Against vibes: When is a generative model useful

andai 15 minutes ago | parent | next [-]

> What is the cost of verifying the generated artifact meets requirements vs. a directly produced artifact? This is mostly a function of the task and the user, but also the generative model.

So this is the fun one for programming.

I let AI agents do some programming on my codebases, but then I had to spend more time catching up with their changes.

So first I was bored waiting for them to finish, and then I was confused and frustrated making sense of the result.

Whereas, when I am asking AI small things like "edit this function so it does this instead", and accepting changes manually, my mental model stays synced the whole time. And I can stay active and in flow.

(Also for such fine grained tasks, small fast cheap models are actually superior because they allow realtime usage. Even small latency makes a big difference.)

▲

smilindave26 2 hours ago | parent | prev | next [-]

> For almost all software I write, I do care about the process. I’m typically designing software as part of research, and me doing the design and implementation work creates knowledge that I will then share.

Similar here. For a lot of software I write, I don't really know what the essential "abstraction" I need is until I'm actively writing it. The answers, when I get them right, look obvious in retrospect. Sometimes, starting with Claude Code, I can get there, but my mindset is that I'm using this tool to generate software that helps me immerse myself in the problem space. It's a different pace to the process - sometimes it speeds me up, sometimes I end up taking bad concepts a lot further than I normally would before getting to the better path

	▲	neonstatic an hour ago \| parent [-]
		I agree it's a different process. Personally, I do not enjoy it. If I get code wrong or the solution I came up with is clunky, I am okay to start over. At least I learned something valuable. With Claude, I get irritated, frustrated, and frankly just really tired.
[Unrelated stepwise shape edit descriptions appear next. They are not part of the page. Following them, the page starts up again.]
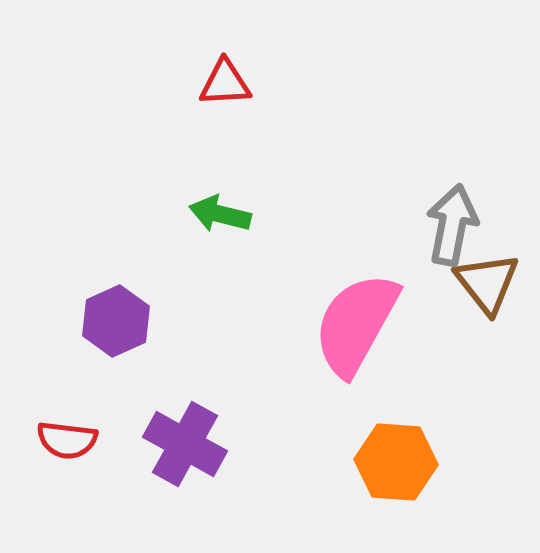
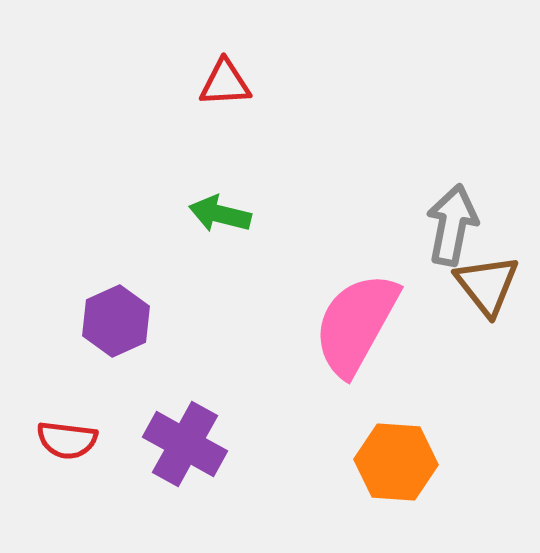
brown triangle: moved 2 px down
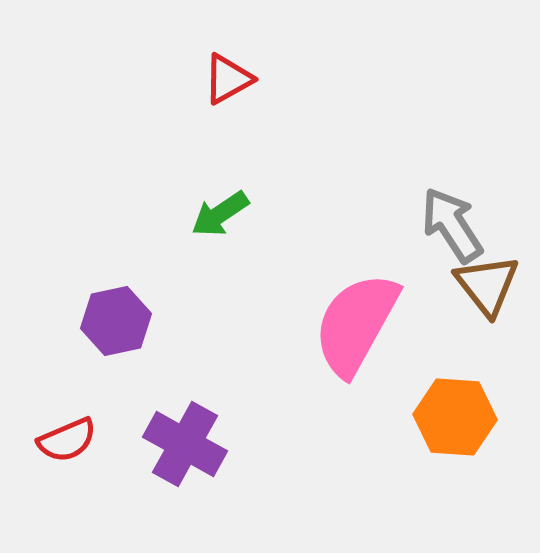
red triangle: moved 3 px right, 4 px up; rotated 26 degrees counterclockwise
green arrow: rotated 48 degrees counterclockwise
gray arrow: rotated 44 degrees counterclockwise
purple hexagon: rotated 12 degrees clockwise
red semicircle: rotated 30 degrees counterclockwise
orange hexagon: moved 59 px right, 45 px up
I feel like I've been burning hour after hour of my precious time trying to explain something to a machine, which just doesn't understand, cannot understand, and what comes out as output from that process is just disappointing. I feel that I don't trust the code it produces and I don't have it in me to even read that code. I never felt that way about code written by me or another person. I will admit, that Claude has been helpful as an assistant (especially helping me with syntax I am not familiar with), but as a programmer that does things for me, it's been awful. YMMV. Btw. a week of doing that (treating Claude as a programmer who does things for me) did help me in a way. I now have an intuitive understanding of what it means these things are not intelligence. I am now certain, that an LLM doesn't understand anything. It seems to be able to map text to some representations and then see if these representations match or compose. I know this might sound like intelligence, but in practice it's just not enough. Pattern recognition, sure. Not intelligence. Not even close.

▲

qsera 3 hours ago | parent | prev | next [-]

>The scientific version of these claims is “the total encoding cost (for some class of tasks) is lower than previous models”

I wonder why? Can the new models read mind?

> For example, I was recently trying to install a package whose name I forgot. I prompted the model to “install that x11 fake gui thing”, a trivial prompt.

Yes, they are a better search.

I would also add that there is also a subjective factor. If I enjoy writing code a lot more than reviewing it, I am going to prefer NOT using it for writing and might just use it to review.

So "hardness" is also related to how much you like/dislike doing it.

▲

SOLAR_FIELDS 2 hours ago | parent [-]

It does feel like with each new frontier model release the major improvement I notice is that the model is, in fact, getting better at reading your mind. And what I mean by that is that it gets better at understanding the nuance and the subtleties of the intent of what you are saying better, and teasing out the actual intent of what you want better. So it gets easier and easier for the model to build a world around less input. So in a significant way, yes, newer models are reading your mind in a way, because they are probabilistically figuring out better how most humans communicate in natural language and filling in the gaps.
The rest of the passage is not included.